1. Field of the Invention
The present invention relates to tuning fork-type crystal vibrators (also referred to as “tuning fork-type vibrators” hereinafter) having grooves in both principal surfaces of a pair of tuning fork arms, and in particular to subminiature tuning fork-type vibrators whose shock resistance is improved and whose crystal impedance (also referred to as “CI” hereinafter) is kept small.
2. Description of the Related Art
Tuning fork-type vibrators are widely used as signal sources for keeping time in wrist watches, and in recent years, they have come to be used as synchronization signal sources in portable electronic devices. Thus, as electronic devices are becoming smaller, there is a growing demand for smaller tuning fork-type vibrators.
FIG. 7A and FIG. 7B are diagrams illustrating a conventional example of a tuning fork-type vibrator. FIG. 7A is a diagrammatic view of a tuning fork-type vibrator and FIG. 7B is a cross-sectional view of the pair of tuning fork arms taken along M—M in FIG. 7A, indicating the electric field direction.
The tuning fork-type vibrator includes, as shown in FIG. 7A, a tuning fork-shaped crystal element 1. As for the crystallographic axes (XYZ) of the crystal element 1, the X-axis extends along the width direction, the Y-axis extends along the length direction, and the Z-axis extends along the thickness direction. The tuning fork-shaped crystal element 1 is made of a tuning fork base portion 2 and a pair of tuning fork arms 3a and 3b. The leftward direction of the tuning fork-shaped crystal element 1 is the −X axis and the rightward direction is the +X axis. There is basically no directionality to the Y-axis and the Z-axis. There are grooves 4 in the two principal surfaces of each of the pair of tuning fork arms 3. The tuning fork base portion 2 protrudes in a sloping curve from the outer lateral surfaces of the pair of tuning fork arms 3a and 3b, and has two-level base protrusion portions 2a provided with a level step, widening the width of the tuning fork base portion 2. The curved slopes of the base protrusion portions 2a are formed in correspondence with a U-shaped tuning fork slit, so as to maintain the symmetry of the tuning fork arms 3a and 3b. 
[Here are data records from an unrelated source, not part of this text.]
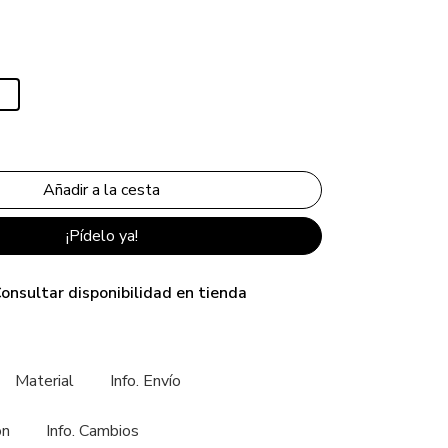
¡Pídelo ya!
onsultar disponibilidad en tienda
Material
Info. Envío
ón
Info. Cambios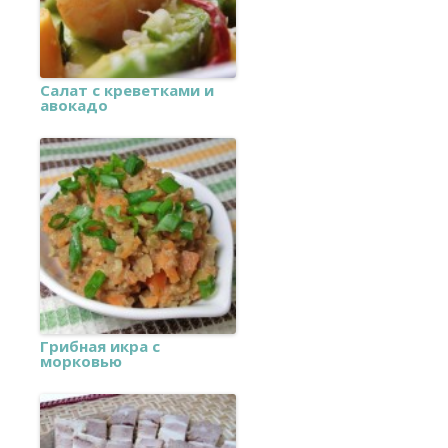
Салат с креветками и
авокадо
Грибная икра с
морковью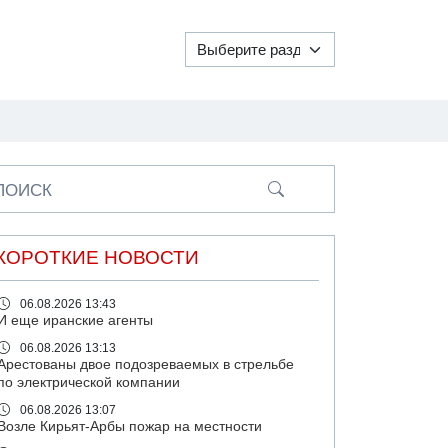
ПОИСК
КОРОТКИЕ НОВОСТИ
06.08.2026 13:43
И еще иранские агенты
06.08.2026 13:13
Арестованы двое подозреваемых в стрельбе
по электрической компании
06.08.2026 13:07
Возле Кирьят-Арбы пожар на местности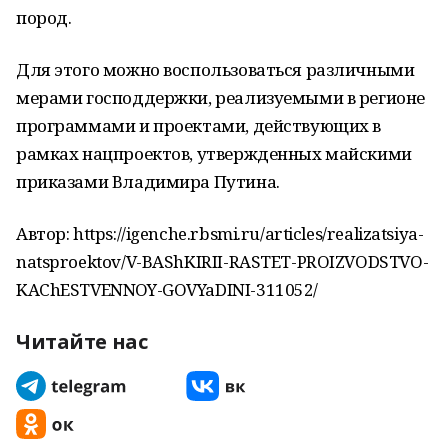
пород.
Для этого можно воспользоваться различными
мерами господдержки, реализуемыми в регионе
программами и проектами, действующих в
рамках нацпроектов, утвержденных майскими
приказами Владимира Путина.
Автор: https://igenche.rbsmi.ru/articles/realizatsiya-
natsproektov/V-BAShKIRII-RASTET-PROIZVODSTVO-
KAChESTVENNOY-GOVYaDINI-311052/
Читайте нас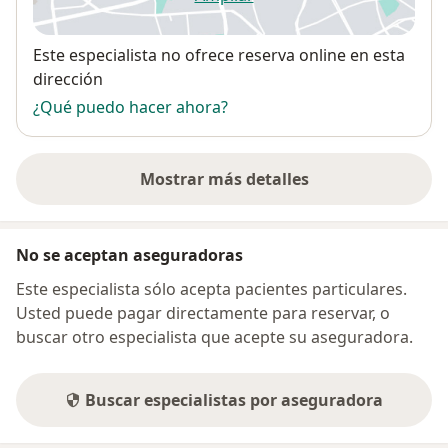
se abre en una nueva pestañ
Disponibilidad
Este especialista no ofrece reserva online en esta
dirección
¿Qué puedo hacer ahora?
Mostrar más detalles
sobre la dirección
No se aceptan aseguradoras
Este especialista sólo acepta pacientes particulares.
Usted puede pagar directamente para reservar, o
buscar otro especialista que acepte su aseguradora.
Buscar especialistas por aseguradora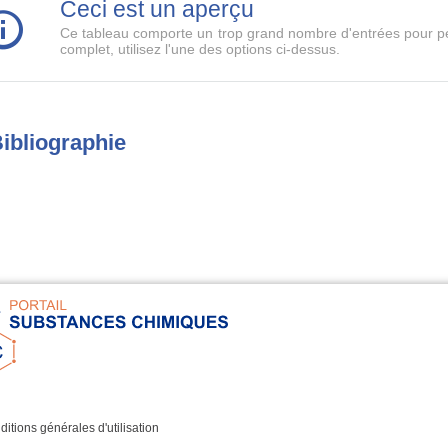
Ceci est un aperçu
Ce tableau comporte un trop grand nombre d'entrées pour pe
complet, utilisez l'une des options ci-dessus.
ibliographie
itions générales d'utilisation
Excitation electrodes 5 for exciting tuning fork vibrations based on bending vibrations are formed in the grooves 4 provided in the two principal surfaces of each of the pair of tuning fork arms 3 as well as on the two lateral surfaces of each of the pair of tuning fork arms 3 (see FIG. 7B). The excitation electrodes 5 respectively put the two principal sides and the two lateral surfaces of each of the tuning fork arms 3a and 3b to the same potential, and put the two principal surfaces at opposite potentials to the two lateral surfaces. Moreover, they are wired such that the two principal sides and the two lateral surfaces of the tuning fork arm 3a are at opposite potentials to the two principal sides and the two lateral surfaces of the tuning fork arms 3b, respectively.
As shown in FIG. 8A, one principal surface at the bottom portion of the tuning fork base portion 2 at which lead electrodes (not shown in the drawings) extend from the excitation electrodes 5 is fixed to a raised base 8 in a container 7 by an electrically conductive adhesive 6 or the like that is applied to a predetermined region (surface area) P″, thus holding the tuning fork-type vibrator while establishing electrical and mechanical connection. On the outer surface of the container 7, as shown in FIG. 8B, there are mounting terminals (not shown in the drawings) for surface mounting and the tuning fork-shaped crystal element 1 is sealed into the container 7 by placing a cover 9 onto the container 7. It should be noted that FIG. 8A is a front view of the tuning fork-shaped crystal element 1, and FIG. 8B is a cross-sectional view of the tuning fork-type vibrator.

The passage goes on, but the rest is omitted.